«Не знаю, поможет ли вам то, что я собираюсь сказать… Была не была, вот вам небольшая история, имеющая некоторое сходство с вашей.
Есть у меня знакомый, весьма известный человек – возможно, вы с ним встречались на профессиональном поприще; его ранние годы прошли примерно так же, как ваши. Подобно вам, он влюбился в пленительную женщину. Он рано понял, что вряд ли ее завоюет, если не станет гораздо богаче, чем смог стать, живя своей прежней жизнью. Как и вы, он распространял Библии на многих языках, во многих странах. Однажды он познакомился в поезде с одним издателем, имевшим несколько сомнительную репутацию. В былые времена он бы с таким даже не заговорил, но теперь, под освобождающим дух влиянием любовных надежд, стал снисходительнее к людям, отшатнувшимся от лона Церкви, которыми прежде пренебрегал.
Издатель рассказал о широчайшей всемирной сети распространения сомнительной литературы, переправляющей таковую в руки дегенератов, которых влечет похоть, погибель и тлен. «Трудности, – посетовал издатель, – возникают только с рекламой. Тайное распространение не вызывает проблем, но тайная реклама – это абсурдно само по себе! – Тут издатель подмигнул и продолжил с шаловливой улыбкой: – Но если бы нам помог такой человек, как вы, то заминка с рекламой была бы преодолена. В Библиях, которые вы распространяете, могли бы быть подсказки. Например, на странице, где сказано, что «лукаво сердце человеческое более всего и крайне испорчено» (Иеремия xvii. 9), могла бы быть сноска, что за более подробной информацией об испорченности человеческого сердца надлежит обращаться туда-то и туда-то. А когда Иуда велит своим слугам искать блудницу за городскими воротами, вы объясните в сноске, что большинству читателей Священного Писания это слово, без сомнения, неведомо, но там-то и там-то им будут даны все разъяснения. Когда же Слово Божие клеймит достойное сожаления поведение Онана, весьма кстати окажется соответствующая сноска». Издатель, правда, опасался, что мой знакомый за такое не возьмется, хотя, как он объяснил задумчиво, с легким сожалением, это принесло бы колоссальную прибыль.

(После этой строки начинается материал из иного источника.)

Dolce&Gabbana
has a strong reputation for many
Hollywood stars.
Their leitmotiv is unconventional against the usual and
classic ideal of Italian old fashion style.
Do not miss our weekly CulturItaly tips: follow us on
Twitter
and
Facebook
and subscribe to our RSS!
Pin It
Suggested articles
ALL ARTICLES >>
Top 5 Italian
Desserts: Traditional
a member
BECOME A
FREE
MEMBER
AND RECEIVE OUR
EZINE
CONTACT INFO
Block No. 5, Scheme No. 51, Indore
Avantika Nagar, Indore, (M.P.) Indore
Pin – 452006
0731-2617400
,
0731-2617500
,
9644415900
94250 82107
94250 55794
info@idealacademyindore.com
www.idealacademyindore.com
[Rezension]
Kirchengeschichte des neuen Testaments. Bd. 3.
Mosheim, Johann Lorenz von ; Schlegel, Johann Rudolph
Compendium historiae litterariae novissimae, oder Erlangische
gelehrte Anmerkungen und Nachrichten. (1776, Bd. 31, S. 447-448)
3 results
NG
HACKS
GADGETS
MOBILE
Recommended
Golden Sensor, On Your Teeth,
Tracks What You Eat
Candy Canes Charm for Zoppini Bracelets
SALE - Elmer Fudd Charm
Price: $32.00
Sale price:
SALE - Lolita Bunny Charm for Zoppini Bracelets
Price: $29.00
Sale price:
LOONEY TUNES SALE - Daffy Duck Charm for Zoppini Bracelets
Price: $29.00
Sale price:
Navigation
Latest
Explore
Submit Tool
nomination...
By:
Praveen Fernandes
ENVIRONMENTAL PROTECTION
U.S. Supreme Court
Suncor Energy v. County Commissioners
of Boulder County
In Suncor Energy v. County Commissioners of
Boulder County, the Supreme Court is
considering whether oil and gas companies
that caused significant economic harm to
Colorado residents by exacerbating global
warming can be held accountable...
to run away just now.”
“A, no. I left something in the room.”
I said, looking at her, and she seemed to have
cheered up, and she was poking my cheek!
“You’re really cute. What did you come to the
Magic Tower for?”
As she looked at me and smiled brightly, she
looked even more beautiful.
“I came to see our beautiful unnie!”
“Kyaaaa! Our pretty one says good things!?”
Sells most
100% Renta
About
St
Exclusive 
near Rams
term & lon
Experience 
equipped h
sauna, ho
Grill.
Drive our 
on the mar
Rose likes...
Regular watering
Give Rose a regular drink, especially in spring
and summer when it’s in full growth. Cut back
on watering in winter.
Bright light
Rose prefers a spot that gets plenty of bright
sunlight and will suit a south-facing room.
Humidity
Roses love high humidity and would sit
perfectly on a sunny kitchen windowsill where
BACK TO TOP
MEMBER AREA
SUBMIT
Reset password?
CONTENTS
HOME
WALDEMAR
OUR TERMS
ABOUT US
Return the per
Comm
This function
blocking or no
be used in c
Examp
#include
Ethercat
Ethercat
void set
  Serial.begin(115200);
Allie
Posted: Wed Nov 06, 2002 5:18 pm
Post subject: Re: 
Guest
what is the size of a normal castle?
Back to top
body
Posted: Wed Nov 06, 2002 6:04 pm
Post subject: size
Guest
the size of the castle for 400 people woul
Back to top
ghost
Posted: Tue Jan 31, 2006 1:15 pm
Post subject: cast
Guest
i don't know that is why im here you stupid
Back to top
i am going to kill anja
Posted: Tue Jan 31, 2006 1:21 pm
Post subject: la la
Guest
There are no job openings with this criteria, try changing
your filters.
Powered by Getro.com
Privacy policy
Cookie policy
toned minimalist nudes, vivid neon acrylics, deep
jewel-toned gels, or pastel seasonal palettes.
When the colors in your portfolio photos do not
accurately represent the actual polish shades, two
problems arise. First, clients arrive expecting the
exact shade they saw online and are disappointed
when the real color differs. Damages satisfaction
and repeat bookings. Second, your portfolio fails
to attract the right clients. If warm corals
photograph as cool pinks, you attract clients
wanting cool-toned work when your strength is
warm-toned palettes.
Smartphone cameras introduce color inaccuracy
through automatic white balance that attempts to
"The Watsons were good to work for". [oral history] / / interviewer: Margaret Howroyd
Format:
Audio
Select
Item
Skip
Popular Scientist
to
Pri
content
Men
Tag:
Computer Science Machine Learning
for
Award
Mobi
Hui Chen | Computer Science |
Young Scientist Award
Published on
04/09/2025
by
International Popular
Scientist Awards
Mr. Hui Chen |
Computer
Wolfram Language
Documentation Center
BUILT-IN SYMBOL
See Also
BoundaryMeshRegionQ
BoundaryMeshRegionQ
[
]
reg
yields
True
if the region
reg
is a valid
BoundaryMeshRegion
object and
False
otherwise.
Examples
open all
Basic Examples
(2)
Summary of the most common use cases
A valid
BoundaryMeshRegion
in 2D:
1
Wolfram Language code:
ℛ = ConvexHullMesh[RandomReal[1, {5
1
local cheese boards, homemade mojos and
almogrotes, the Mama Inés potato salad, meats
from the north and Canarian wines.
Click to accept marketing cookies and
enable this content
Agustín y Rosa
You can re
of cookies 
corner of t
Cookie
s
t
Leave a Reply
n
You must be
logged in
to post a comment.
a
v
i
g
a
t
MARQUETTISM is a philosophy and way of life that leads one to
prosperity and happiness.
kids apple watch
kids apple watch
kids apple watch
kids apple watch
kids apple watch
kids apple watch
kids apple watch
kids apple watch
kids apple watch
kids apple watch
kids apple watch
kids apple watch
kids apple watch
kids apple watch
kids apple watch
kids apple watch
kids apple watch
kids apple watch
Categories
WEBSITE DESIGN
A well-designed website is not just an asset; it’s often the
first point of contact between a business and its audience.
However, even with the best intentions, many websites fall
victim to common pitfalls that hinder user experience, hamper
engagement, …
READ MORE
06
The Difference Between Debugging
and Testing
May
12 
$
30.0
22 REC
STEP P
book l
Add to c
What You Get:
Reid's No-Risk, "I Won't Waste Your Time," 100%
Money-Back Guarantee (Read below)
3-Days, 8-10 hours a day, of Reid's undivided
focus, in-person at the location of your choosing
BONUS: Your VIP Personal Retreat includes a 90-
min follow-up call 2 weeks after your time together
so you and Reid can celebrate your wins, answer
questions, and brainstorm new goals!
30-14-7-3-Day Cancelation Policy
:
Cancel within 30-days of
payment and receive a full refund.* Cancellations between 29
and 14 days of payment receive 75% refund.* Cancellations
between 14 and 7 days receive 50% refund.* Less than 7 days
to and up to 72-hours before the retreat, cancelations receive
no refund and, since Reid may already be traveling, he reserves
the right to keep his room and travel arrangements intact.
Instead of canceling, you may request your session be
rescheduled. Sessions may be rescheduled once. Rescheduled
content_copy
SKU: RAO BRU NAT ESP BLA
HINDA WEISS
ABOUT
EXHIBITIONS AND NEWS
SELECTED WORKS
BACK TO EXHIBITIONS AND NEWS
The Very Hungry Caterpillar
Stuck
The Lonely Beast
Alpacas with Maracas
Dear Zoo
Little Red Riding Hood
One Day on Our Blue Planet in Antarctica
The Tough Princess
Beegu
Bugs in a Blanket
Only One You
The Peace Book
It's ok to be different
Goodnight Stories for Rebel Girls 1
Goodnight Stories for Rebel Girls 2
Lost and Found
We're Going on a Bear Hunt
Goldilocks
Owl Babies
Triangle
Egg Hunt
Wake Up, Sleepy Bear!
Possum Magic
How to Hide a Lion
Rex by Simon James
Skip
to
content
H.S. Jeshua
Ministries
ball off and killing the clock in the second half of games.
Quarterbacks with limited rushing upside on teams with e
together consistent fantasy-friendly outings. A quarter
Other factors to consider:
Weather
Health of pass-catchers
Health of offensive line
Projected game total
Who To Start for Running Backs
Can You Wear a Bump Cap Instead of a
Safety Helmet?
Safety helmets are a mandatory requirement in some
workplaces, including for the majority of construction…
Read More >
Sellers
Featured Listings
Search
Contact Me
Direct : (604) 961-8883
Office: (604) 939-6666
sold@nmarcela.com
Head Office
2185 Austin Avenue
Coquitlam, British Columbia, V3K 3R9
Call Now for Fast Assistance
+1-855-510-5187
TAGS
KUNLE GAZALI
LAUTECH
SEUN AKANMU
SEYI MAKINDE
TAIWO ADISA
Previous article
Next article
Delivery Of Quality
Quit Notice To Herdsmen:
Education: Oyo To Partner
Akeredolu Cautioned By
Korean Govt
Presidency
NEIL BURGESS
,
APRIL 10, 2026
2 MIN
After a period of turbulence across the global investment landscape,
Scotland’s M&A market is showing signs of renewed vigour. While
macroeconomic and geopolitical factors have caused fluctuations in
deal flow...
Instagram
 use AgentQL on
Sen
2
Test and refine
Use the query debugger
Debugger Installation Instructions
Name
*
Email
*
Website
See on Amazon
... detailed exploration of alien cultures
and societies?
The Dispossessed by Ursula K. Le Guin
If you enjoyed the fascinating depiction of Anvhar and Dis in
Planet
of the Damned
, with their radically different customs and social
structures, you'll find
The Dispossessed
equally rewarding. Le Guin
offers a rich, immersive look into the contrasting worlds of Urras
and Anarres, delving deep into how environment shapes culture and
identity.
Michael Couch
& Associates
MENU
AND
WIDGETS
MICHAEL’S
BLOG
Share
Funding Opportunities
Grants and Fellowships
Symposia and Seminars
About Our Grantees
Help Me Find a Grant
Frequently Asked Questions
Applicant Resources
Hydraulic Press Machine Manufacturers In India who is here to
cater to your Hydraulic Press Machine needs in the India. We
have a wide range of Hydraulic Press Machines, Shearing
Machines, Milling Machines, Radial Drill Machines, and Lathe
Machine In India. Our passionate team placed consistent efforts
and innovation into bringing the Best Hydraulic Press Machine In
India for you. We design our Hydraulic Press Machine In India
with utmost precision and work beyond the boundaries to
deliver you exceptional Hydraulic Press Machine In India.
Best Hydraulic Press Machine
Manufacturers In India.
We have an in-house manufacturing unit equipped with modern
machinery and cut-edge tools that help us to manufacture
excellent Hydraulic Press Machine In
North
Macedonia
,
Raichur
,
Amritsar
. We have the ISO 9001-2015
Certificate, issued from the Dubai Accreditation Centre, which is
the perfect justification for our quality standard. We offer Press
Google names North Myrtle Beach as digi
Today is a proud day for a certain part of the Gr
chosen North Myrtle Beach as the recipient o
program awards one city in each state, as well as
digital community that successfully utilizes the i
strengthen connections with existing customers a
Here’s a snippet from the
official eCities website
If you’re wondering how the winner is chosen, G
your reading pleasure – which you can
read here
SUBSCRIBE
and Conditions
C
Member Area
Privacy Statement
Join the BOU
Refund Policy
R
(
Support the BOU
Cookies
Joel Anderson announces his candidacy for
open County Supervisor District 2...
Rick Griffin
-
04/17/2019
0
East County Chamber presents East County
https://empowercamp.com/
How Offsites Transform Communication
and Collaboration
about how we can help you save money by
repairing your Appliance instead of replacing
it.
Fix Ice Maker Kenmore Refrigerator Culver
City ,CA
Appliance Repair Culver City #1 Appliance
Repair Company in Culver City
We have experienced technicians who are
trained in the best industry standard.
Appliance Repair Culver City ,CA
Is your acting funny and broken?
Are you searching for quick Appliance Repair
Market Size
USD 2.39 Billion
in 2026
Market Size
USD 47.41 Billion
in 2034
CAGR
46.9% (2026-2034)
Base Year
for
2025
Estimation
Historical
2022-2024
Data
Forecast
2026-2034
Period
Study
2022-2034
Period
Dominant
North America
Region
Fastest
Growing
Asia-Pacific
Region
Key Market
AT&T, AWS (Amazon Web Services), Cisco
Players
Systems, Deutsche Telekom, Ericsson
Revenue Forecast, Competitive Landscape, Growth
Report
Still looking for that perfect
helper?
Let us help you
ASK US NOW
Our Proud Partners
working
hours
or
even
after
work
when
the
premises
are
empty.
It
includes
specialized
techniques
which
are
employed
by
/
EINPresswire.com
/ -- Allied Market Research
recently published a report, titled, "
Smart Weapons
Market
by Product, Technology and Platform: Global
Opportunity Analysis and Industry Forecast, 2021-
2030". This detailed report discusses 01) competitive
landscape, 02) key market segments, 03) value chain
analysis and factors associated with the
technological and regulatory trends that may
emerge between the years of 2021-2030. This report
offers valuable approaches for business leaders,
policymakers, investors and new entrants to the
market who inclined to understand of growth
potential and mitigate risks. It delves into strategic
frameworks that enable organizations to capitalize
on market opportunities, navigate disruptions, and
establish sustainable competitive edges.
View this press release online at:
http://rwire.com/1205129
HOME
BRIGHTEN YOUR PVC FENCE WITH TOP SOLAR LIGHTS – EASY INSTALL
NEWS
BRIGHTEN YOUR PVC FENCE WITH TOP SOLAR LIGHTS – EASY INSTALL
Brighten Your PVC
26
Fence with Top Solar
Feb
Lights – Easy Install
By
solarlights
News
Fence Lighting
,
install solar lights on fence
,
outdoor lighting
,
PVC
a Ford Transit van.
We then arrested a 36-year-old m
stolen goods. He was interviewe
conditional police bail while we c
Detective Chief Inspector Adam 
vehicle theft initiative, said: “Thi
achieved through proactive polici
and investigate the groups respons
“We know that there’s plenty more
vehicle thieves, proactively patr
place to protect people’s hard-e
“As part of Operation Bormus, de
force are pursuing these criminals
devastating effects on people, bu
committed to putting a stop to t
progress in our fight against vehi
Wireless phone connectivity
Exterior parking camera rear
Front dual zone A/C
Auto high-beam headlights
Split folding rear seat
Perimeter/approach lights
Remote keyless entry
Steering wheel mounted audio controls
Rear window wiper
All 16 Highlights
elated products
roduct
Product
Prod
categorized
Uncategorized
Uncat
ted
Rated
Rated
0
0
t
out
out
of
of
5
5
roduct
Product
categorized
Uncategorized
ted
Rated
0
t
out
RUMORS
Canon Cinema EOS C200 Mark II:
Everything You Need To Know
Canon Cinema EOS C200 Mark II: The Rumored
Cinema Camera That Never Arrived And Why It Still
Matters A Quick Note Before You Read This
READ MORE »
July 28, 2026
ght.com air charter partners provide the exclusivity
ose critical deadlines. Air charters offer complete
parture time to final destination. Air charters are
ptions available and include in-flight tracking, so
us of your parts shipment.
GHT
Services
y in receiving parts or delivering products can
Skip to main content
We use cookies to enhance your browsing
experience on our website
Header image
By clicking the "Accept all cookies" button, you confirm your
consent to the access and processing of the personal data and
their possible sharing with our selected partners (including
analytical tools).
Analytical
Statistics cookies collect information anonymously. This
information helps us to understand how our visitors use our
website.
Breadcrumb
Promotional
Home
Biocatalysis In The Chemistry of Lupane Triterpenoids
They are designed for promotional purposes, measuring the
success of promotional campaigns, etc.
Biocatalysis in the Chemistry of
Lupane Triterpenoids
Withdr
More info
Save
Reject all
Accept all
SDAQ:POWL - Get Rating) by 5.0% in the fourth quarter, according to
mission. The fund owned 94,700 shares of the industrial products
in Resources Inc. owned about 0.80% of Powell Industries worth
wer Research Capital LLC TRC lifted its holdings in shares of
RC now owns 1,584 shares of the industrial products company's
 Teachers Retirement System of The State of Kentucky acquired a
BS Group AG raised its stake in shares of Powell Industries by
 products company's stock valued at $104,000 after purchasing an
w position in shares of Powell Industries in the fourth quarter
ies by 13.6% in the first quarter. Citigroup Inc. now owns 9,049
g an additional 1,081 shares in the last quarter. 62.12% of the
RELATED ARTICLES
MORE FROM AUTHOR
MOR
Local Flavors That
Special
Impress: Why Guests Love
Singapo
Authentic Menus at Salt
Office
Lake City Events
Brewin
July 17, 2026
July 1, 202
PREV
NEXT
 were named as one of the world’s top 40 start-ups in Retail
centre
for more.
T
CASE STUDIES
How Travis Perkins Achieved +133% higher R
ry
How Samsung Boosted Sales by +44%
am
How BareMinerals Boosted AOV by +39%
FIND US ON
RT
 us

Мой знакомый, – продолжил доктор Маллако, – не стал медлить с решением. Прибыв на лондонский вокзал, они с издателем проследовали в клуб последнего, где после нескольких рюмок согласовали основные пункты договора. Мой знакомый продолжил распространять Библии, те стали пользоваться небывалым спросом, доходы издателя выросли, а мой знакомый, разбогатев, приобрел хороший дом и модный автомобиль. Постепенно он перестал цитировать Библию, не считая мест, которые снабжал сносками. Он стал бойким говоруном, забавным циником. Женщина, которая прежде всего лишь им играла, была впечатлена. Они поженились и с тех пор живут счастливо. Судите сами, интересна ли вам эта история. Боюсь, это единственное, что я могу сделать ради решения ваших затруднений.
Порочность предложения доктора Маллако привела меня в ужас. Мыслимое ли дело, чтобы я, всю жизнь строго следовавший несгибаемым моральным принципам, взялся получать долю от столь дружно порицаемого, даже проклинаемого занятия, как торговля непристойной литературой? Так я и сказал, не таясь, доктору Маллако. Тот ответил многозначительной загадочной улыбкой.
«Друг мой, – снова заговорил он, – разве с тех пор, как вам посчастливилось познакомиться с миссис Молинэ, вы не стали спотыкаться об узость того кодекса поведения, коему всегда следовали? Уверен, вы читали «Песнь песней» Соломона и поражались, как она могла быть включена в Слово Божие. Оставьте эти нечестивые сомнения. Раз кое-какая литература, сбываемая издателем – партнером моего знакомого, имеет много общего с сочинениями столь мудрого и женолюбивого царя, то это повод воздержаться от ее осуждения. Немного свободы, дневного света, свежего воздуха даже в темах, о которых вы отказывались думать (боюсь, тщетно), будет только полезна, поэтому ей стоило бы дать ход, хоть бы и при помощи Священного Писания».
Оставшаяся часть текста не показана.